-------- MATERIAL FOR THIS EXERCISE --------

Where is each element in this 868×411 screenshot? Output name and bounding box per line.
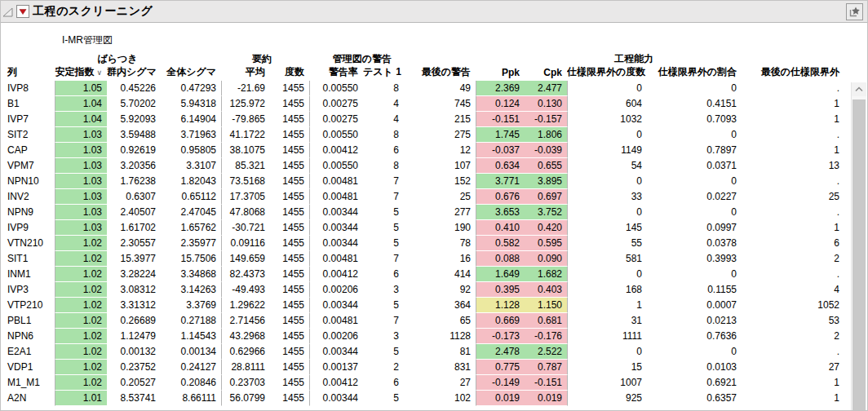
vertical-scrollbar[interactable]	[851, 82, 866, 410]
column-group-header-row: ばらつき 要約 管理図の警告 工程能力	[1, 52, 867, 65]
col-header-mean[interactable]: 平均	[221, 65, 270, 81]
table-row[interactable]: INM11.023.282243.3486882.437314550.00412…	[4, 267, 844, 282]
table-row[interactable]: PBL11.020.266890.271882.7145614550.00481…	[4, 313, 844, 329]
pin-report-button[interactable]	[846, 3, 863, 20]
cell-mean: 17.3705	[221, 189, 270, 205]
cell-cpk: 1.806	[525, 127, 567, 143]
cell-test1: 8	[363, 127, 404, 143]
table-row[interactable]: A2N1.018.537418.6611156.079914550.003445…	[4, 391, 844, 406]
cell-within-sigma: 0.26689	[107, 313, 161, 329]
cell-last-alarm: 27	[404, 375, 476, 391]
table-row[interactable]: VTN2101.022.305572.359770.0911614550.003…	[4, 236, 844, 251]
table-row[interactable]: VDP11.020.237520.2412728.811114550.00137…	[4, 360, 844, 375]
col-header-overall-sigma[interactable]: 全体シグマ	[161, 65, 221, 81]
cell-ppk: 2.369	[476, 81, 525, 96]
cell-last-alarm: 78	[404, 236, 476, 251]
cell-overall-sigma: 1.14543	[161, 329, 221, 344]
cell-test1: 6	[363, 267, 404, 282]
cell-mean: 85.321	[221, 158, 270, 174]
table-row[interactable]: IVP31.023.083123.14263-49.49314550.00206…	[4, 282, 844, 298]
cell-within-sigma: 2.30557	[107, 236, 161, 251]
cell-test1: 8	[363, 158, 404, 174]
table-row[interactable]: IVP91.031.617021.65762-30.72114550.00344…	[4, 220, 844, 236]
cell-stability: 1.02	[55, 282, 107, 298]
col-header-oos-count[interactable]: 仕様限界外の度数	[567, 65, 647, 81]
cell-ppk: -0.173	[476, 329, 525, 344]
cell-stability: 1.04	[55, 96, 107, 112]
red-triangle-menu-button[interactable]	[16, 5, 29, 18]
col-header-last-oos[interactable]: 最後の仕様限界外	[742, 65, 844, 81]
table-row[interactable]: M1_M11.020.205270.208460.2370314550.0041…	[4, 375, 844, 391]
group-header-alarms: 管理図の警告	[333, 52, 392, 66]
cell-stability: 1.03	[55, 220, 107, 236]
cell-last-alarm: 25	[404, 189, 476, 205]
col-header-stability-index[interactable]: 安定指数∨	[55, 65, 107, 81]
col-header-alarm-rate[interactable]: 警告率	[309, 65, 363, 81]
cell-overall-sigma: 6.14904	[161, 112, 221, 127]
cell-n: 1455	[270, 360, 309, 375]
col-header-oos-rate[interactable]: 仕様限界外の割合	[647, 65, 742, 81]
cell-oos-rate: 0.6357	[647, 391, 742, 406]
cell-last-oos: 4	[742, 282, 844, 298]
scrollbar-thumb[interactable]	[852, 99, 866, 410]
cell-last-oos: 1	[742, 143, 844, 158]
table-row[interactable]: SIT21.033.594883.7196341.172214550.00550…	[4, 127, 844, 143]
table-row[interactable]: IVP81.050.452260.47293-21.6914550.005508…	[4, 81, 844, 96]
table-row[interactable]: NPN61.021.124791.1454343.296814550.00206…	[4, 329, 844, 344]
cell-within-sigma: 3.08312	[107, 282, 161, 298]
cell-alarm-rate: 0.00275	[309, 96, 363, 112]
col-header-ppk[interactable]: Ppk	[476, 65, 525, 81]
table-row[interactable]: VTP2101.023.313123.37691.2962214550.0034…	[4, 298, 844, 313]
cell-oos-rate: 0.0213	[647, 313, 742, 329]
group-header-summary: 要約	[252, 52, 272, 66]
cell-mean: -49.493	[221, 282, 270, 298]
cell-overall-sigma: 3.71963	[161, 127, 221, 143]
cell-overall-sigma: 5.94318	[161, 96, 221, 112]
table-row[interactable]: NPN91.032.405072.4704547.806814550.00344…	[4, 205, 844, 220]
cell-oos-rate: 0	[647, 267, 742, 282]
cell-last-oos: 1	[742, 220, 844, 236]
cell-test1: 7	[363, 251, 404, 267]
col-header-column[interactable]: 列	[4, 65, 55, 81]
col-header-last-alarm[interactable]: 最後の警告	[404, 65, 476, 81]
table-row[interactable]: SIT11.0215.397715.7506149.65914550.00481…	[4, 251, 844, 267]
cell-last-alarm: 215	[404, 112, 476, 127]
cell-name: IVP8	[4, 81, 55, 96]
cell-n: 1455	[270, 189, 309, 205]
col-header-count[interactable]: 度数	[270, 65, 309, 81]
cell-last-oos: 27	[742, 360, 844, 375]
cell-overall-sigma: 2.35977	[161, 236, 221, 251]
table-row[interactable]: CAP1.030.926190.9580538.107514550.004126…	[4, 143, 844, 158]
cell-stability: 1.02	[55, 313, 107, 329]
cell-overall-sigma: 2.47045	[161, 205, 221, 220]
cell-name: A2N	[4, 391, 55, 406]
table-row[interactable]: VPM71.033.203563.310785.32114550.0055081…	[4, 158, 844, 174]
cell-last-oos: .	[742, 267, 844, 282]
table-row[interactable]: NPN101.031.762381.8204373.516814550.0048…	[4, 174, 844, 189]
cell-alarm-rate: 0.00206	[309, 329, 363, 344]
table-row[interactable]: INV21.030.63070.6511217.370514550.004817…	[4, 189, 844, 205]
cell-cpk: 0.420	[525, 220, 567, 236]
cell-oos-rate: 0.0007	[647, 298, 742, 313]
cell-test1: 2	[363, 360, 404, 375]
cell-overall-sigma: 1.65762	[161, 220, 221, 236]
cell-n: 1455	[270, 391, 309, 406]
scroll-up-button[interactable]	[852, 82, 866, 96]
cell-name: PBL1	[4, 313, 55, 329]
cell-last-oos: 1	[742, 375, 844, 391]
cell-last-alarm: 92	[404, 282, 476, 298]
table-row[interactable]: B11.045.702025.94318125.97214550.0027547…	[4, 96, 844, 112]
cell-oos-count: 31	[567, 313, 647, 329]
cell-mean: 47.8068	[221, 205, 270, 220]
disclosure-triangle-icon[interactable]	[2, 7, 14, 18]
table-row[interactable]: IVP71.045.920936.14904-79.86514550.00275…	[4, 112, 844, 127]
table-row[interactable]: E2A11.020.001320.001340.6296614550.00344…	[4, 344, 844, 360]
col-header-cpk[interactable]: Cpk	[525, 65, 567, 81]
cell-name: INM1	[4, 267, 55, 282]
col-header-test1[interactable]: テスト 1	[363, 65, 404, 81]
group-header-capability: 工程能力	[614, 52, 653, 66]
cell-name: NPN6	[4, 329, 55, 344]
col-header-within-sigma[interactable]: 群内シグマ	[107, 65, 161, 81]
cell-n: 1455	[270, 143, 309, 158]
cell-mean: 38.1075	[221, 143, 270, 158]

--------

● **TASK ITEM**
What is needed is an exact printout of every record above, with the pictures left out.

● **TASK RESPONSE**
Where is each element in this 868×411 screenshot? Output name and bounding box per line.
vertical-scrollbar[interactable]	[851, 82, 866, 410]
column-group-header-row: ばらつき 要約 管理図の警告 工程能力	[1, 52, 867, 65]
col-header-mean[interactable]: 平均	[221, 65, 270, 81]
table-row[interactable]: INM11.023.282243.3486882.437314550.00412…	[4, 267, 844, 282]
table-row[interactable]: PBL11.020.266890.271882.7145614550.00481…	[4, 313, 844, 329]
pin-report-button[interactable]	[846, 3, 863, 20]
cell-mean: 17.3705	[221, 189, 270, 205]
cell-cpk: 1.806	[525, 127, 567, 143]
cell-test1: 8	[363, 127, 404, 143]
table-row[interactable]: A2N1.018.537418.6611156.079914550.003445…	[4, 391, 844, 406]
cell-within-sigma: 0.26689	[107, 313, 161, 329]
cell-last-alarm: 27	[404, 375, 476, 391]
table-row[interactable]: VTN2101.022.305572.359770.0911614550.003…	[4, 236, 844, 251]
table-row[interactable]: VDP11.020.237520.2412728.811114550.00137…	[4, 360, 844, 375]
col-header-overall-sigma[interactable]: 全体シグマ	[161, 65, 221, 81]
cell-ppk: 2.369	[476, 81, 525, 96]
cell-last-alarm: 78	[404, 236, 476, 251]
cell-overall-sigma: 1.14543	[161, 329, 221, 344]
cell-test1: 6	[363, 267, 404, 282]
cell-mean: 85.321	[221, 158, 270, 174]
table-row[interactable]: IVP31.023.083123.14263-49.49314550.00206…	[4, 282, 844, 298]
cell-within-sigma: 2.30557	[107, 236, 161, 251]
cell-test1: 8	[363, 158, 404, 174]
table-row[interactable]: IVP91.031.617021.65762-30.72114550.00344…	[4, 220, 844, 236]
cell-stability: 1.02	[55, 282, 107, 298]
col-header-oos-count[interactable]: 仕様限界外の度数	[567, 65, 647, 81]
cell-ppk: -0.173	[476, 329, 525, 344]
cell-stability: 1.04	[55, 96, 107, 112]
red-triangle-menu-button[interactable]	[16, 5, 29, 18]
col-header-last-oos[interactable]: 最後の仕様限界外	[742, 65, 844, 81]
table-row[interactable]: M1_M11.020.205270.208460.2370314550.0041…	[4, 375, 844, 391]
group-header-alarms: 管理図の警告	[333, 52, 392, 66]
cell-stability: 1.03	[55, 220, 107, 236]
cell-last-alarm: 25	[404, 189, 476, 205]
col-header-stability-index[interactable]: 安定指数∨	[55, 65, 107, 81]
col-header-alarm-rate[interactable]: 警告率	[309, 65, 363, 81]
cell-overall-sigma: 6.14904	[161, 112, 221, 127]
cell-n: 1455	[270, 360, 309, 375]
col-header-oos-rate[interactable]: 仕様限界外の割合	[647, 65, 742, 81]
cell-oos-rate: 0.6357	[647, 391, 742, 406]
cell-last-oos: 4	[742, 282, 844, 298]
scrollbar-thumb[interactable]	[852, 99, 866, 410]
cell-last-oos: 1	[742, 143, 844, 158]
table-row[interactable]: SIT21.033.594883.7196341.172214550.00550…	[4, 127, 844, 143]
table-row[interactable]: IVP81.050.452260.47293-21.6914550.005508…	[4, 81, 844, 96]
table-row[interactable]: NPN61.021.124791.1454343.296814550.00206…	[4, 329, 844, 344]
cell-within-sigma: 3.08312	[107, 282, 161, 298]
cell-alarm-rate: 0.00275	[309, 96, 363, 112]
col-header-ppk[interactable]: Ppk	[476, 65, 525, 81]
table-row[interactable]: VTP2101.023.313123.37691.2962214550.0034…	[4, 298, 844, 313]
cell-oos-rate: 0.0213	[647, 313, 742, 329]
group-header-summary: 要約	[252, 52, 272, 66]
cell-mean: -49.493	[221, 282, 270, 298]
cell-overall-sigma: 3.71963	[161, 127, 221, 143]
cell-overall-sigma: 5.94318	[161, 96, 221, 112]
table-row[interactable]: NPN91.032.405072.4704547.806814550.00344…	[4, 205, 844, 220]
cell-oos-rate: 0	[647, 267, 742, 282]
cell-last-oos: 1	[742, 220, 844, 236]
cell-test1: 7	[363, 251, 404, 267]
col-header-column[interactable]: 列	[4, 65, 55, 81]
col-header-last-alarm[interactable]: 最後の警告	[404, 65, 476, 81]
table-row[interactable]: SIT11.0215.397715.7506149.65914550.00481…	[4, 251, 844, 267]
cell-last-alarm: 215	[404, 112, 476, 127]
cell-name: IVP8	[4, 81, 55, 96]
cell-n: 1455	[270, 189, 309, 205]
col-header-count[interactable]: 度数	[270, 65, 309, 81]
cell-last-oos: 27	[742, 360, 844, 375]
cell-overall-sigma: 2.35977	[161, 236, 221, 251]
table-row[interactable]: CAP1.030.926190.9580538.107514550.004126…	[4, 143, 844, 158]
cell-stability: 1.02	[55, 313, 107, 329]
cell-overall-sigma: 2.47045	[161, 205, 221, 220]
cell-name: A2N	[4, 391, 55, 406]
table-row[interactable]: VPM71.033.203563.310785.32114550.0055081…	[4, 158, 844, 174]
cell-last-oos: .	[742, 267, 844, 282]
table-row[interactable]: NPN101.031.762381.8204373.516814550.0048…	[4, 174, 844, 189]
cell-alarm-rate: 0.00206	[309, 329, 363, 344]
table-row[interactable]: INV21.030.63070.6511217.370514550.004817…	[4, 189, 844, 205]
cell-cpk: 0.420	[525, 220, 567, 236]
cell-oos-rate: 0.0007	[647, 298, 742, 313]
cell-test1: 2	[363, 360, 404, 375]
cell-overall-sigma: 1.65762	[161, 220, 221, 236]
cell-n: 1455	[270, 391, 309, 406]
scroll-up-button[interactable]	[852, 82, 866, 96]
cell-name: PBL1	[4, 313, 55, 329]
cell-last-oos: 1	[742, 375, 844, 391]
cell-last-alarm: 92	[404, 282, 476, 298]
table-row[interactable]: B11.045.702025.94318125.97214550.0027547…	[4, 96, 844, 112]
cell-oos-count: 31	[567, 313, 647, 329]
cell-mean: 47.8068	[221, 205, 270, 220]
disclosure-triangle-icon[interactable]	[2, 7, 14, 18]
table-row[interactable]: IVP71.045.920936.14904-79.86514550.00275…	[4, 112, 844, 127]
table-row[interactable]: E2A11.020.001320.001340.6296614550.00344…	[4, 344, 844, 360]
col-header-cpk[interactable]: Cpk	[525, 65, 567, 81]
cell-name: INM1	[4, 267, 55, 282]
col-header-test1[interactable]: テスト 1	[363, 65, 404, 81]
group-header-capability: 工程能力	[614, 52, 653, 66]
cell-name: NPN6	[4, 329, 55, 344]
col-header-within-sigma[interactable]: 群内シグマ	[107, 65, 161, 81]
cell-n: 1455	[270, 143, 309, 158]
cell-mean: 38.1075	[221, 143, 270, 158]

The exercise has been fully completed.